Ahmaud Arbery killer was ‘unjustified aggressor’ says prosecution, as defence claims he was doing his ‘duty’

As the Ahmaud Arbery murder trial comes to a close, a lawyer for one of the three white men accused of murdering the Black 25-year-old says his client was motivated by a sense of “duty.”

Travis McMichael, 35, his father Gregory McMichael, 65, and their neighbour, William “Roddie” Bryan, 52, have been charged with murder in the death of Mr Arbery, a 25-year-old jogger who was shot dead in Satilla Shores, Georgia in 2020.

In his closing argument, defence attorney Jason Sheffield said the younger Mr McMichael’s background in the US Coast Guard influenced his decisions that day.

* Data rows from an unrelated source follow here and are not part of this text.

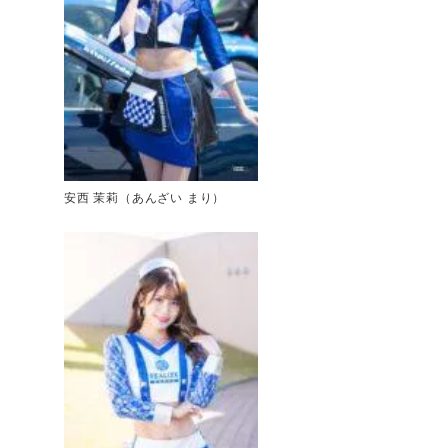
安西 茉莉（あんざい まり）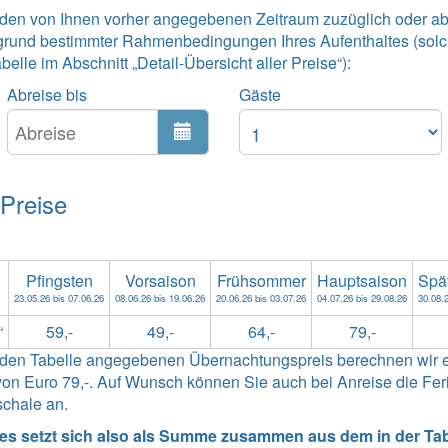
 den von Ihnen vorher angegebenen Zeitraum zuzüglich oder ab
grund bestimmter Rahmenbedingungen Ihres Aufenthaltes (solc
lle im Abschnitt „Detail-Übersicht aller Preise“):
Abreise bis
Gäste
 Preise
:
Pfingsten
Vorsaison
Frühsommer
Hauptsaison
Spä
23.05.26 bis 07.06.26
08.06.26 bis 19.06.26
20.06.26 bis 03.07.26
04.07.26 bis 29.08.26
30.08.2
“
59,-
49,-
64,-
79,-
enden Tabelle angegebenen Übernachtungspreis berechnen wir 
n Euro 79,-. Auf Wunsch können Sie auch bei Anreise die Ferie
schale an.
tes setzt sich also als Summe zusammen aus dem in der Tabe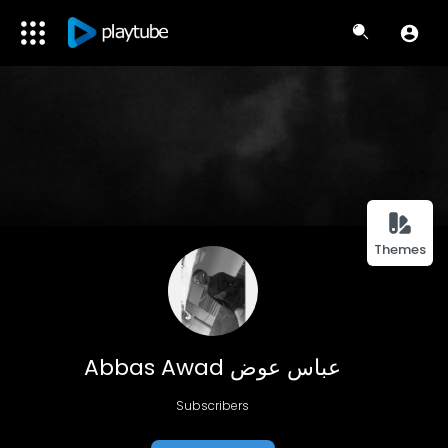
Themes
Abbas Awad عباس عوض
Subscribers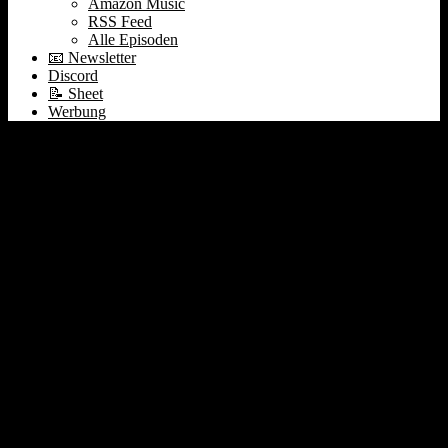
Amazon Music
RSS Feed
Alle Episoden
📧 Newsletter
Discord
📝 Sheet
Werbung
Google gewinnt
Consumer-AI | G7 Gipfel
AI-Kulturkampf | Jens
Spahn & Peter Thiel
#572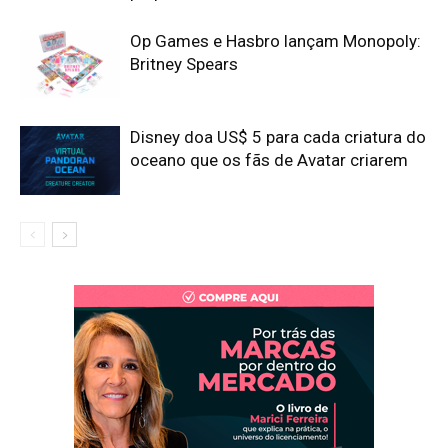
Op Games e Hasbro lançam Monopoly:
Britney Spears
Disney doa US$ 5 para cada criatura do
oceano que os fãs de Avatar criarem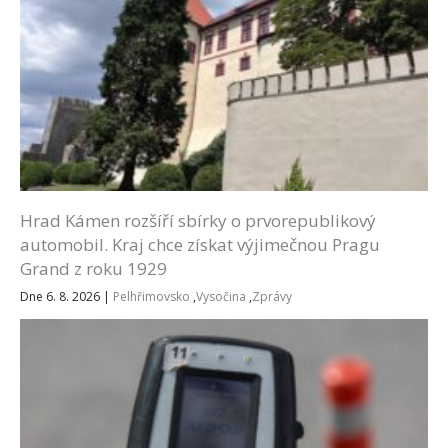
Hrad Kámen rozšíří sbírky o prvorepublikový
automobil. Kraj chce získat výjimečnou Pragu
Grand z roku 1929
Dne 6. 8. 2026
|
Pelhřimovsko
,
Vysočina
,
Zprávy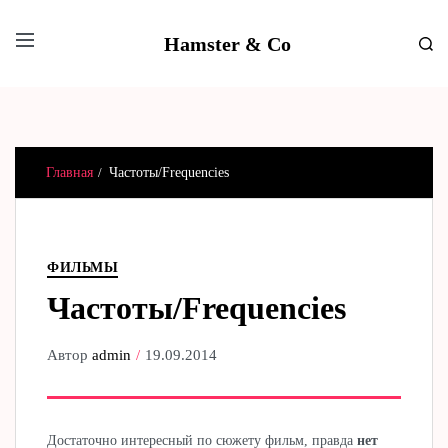
Hamster & Co
Главная
Частоты/Frequencies
ФИЛЬМЫ
Частоты/Frequencies
Автор
admin
19.09.2014
Достаточно интересный по сюжету фильм, правда
нет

“Travis McMichael spent almost a decade of his life learning about duty and responsibility,” Mr Sheffield told the jury. “For the first time in his life, Travis is now in those waters. He is now the one who needs help.”

Mr Sheffield said his client acted in self-defence, arguing that Mr Arbery grabbed Mr McMichael’s shotgun and could have used it against him.

“You are allowed to defend yourself,” Mr Sheffield said. “You are allowed to use force that is likely to cause death or serious bodily injury if you believe it’s necessary. At that moment, Travis believed it was necessary.”

The prosecution, meanwhile, took a very different view. In her closing argument, Senior Assistant District Attorney Linda Dunikoski told the jury that the defendants wrongly assumed Mr Arbery was a criminal, chased him down, and killed him without justification.

“This was an attack on Ahmaud Arbery,” Ms Dunikoski said. “They committed the crimes, they committed the four felonies, they attacked him, they shot and killed him. They can’t claim self-defence under the law, because they were the initial, unjustified aggressors, and they started this.”

The McMichaels and Mr Bryan have been charged with murder, false imprisonment, and aggravated assault.

Travis McMichael previously testified that he and his father had suspected Mr Arbery of stealing things in their neighbourhood, and tried to stop and question him while he was jogging. Ms Dunikoski said those actions were motivated by racism.

“They made their decision to attack Ahmaud Arbery in their driveways because he was a Black man running down the street,” she said, arguing that they shot him “not because he’s a threat to them, but because he wouldn’t stop and talk to them.”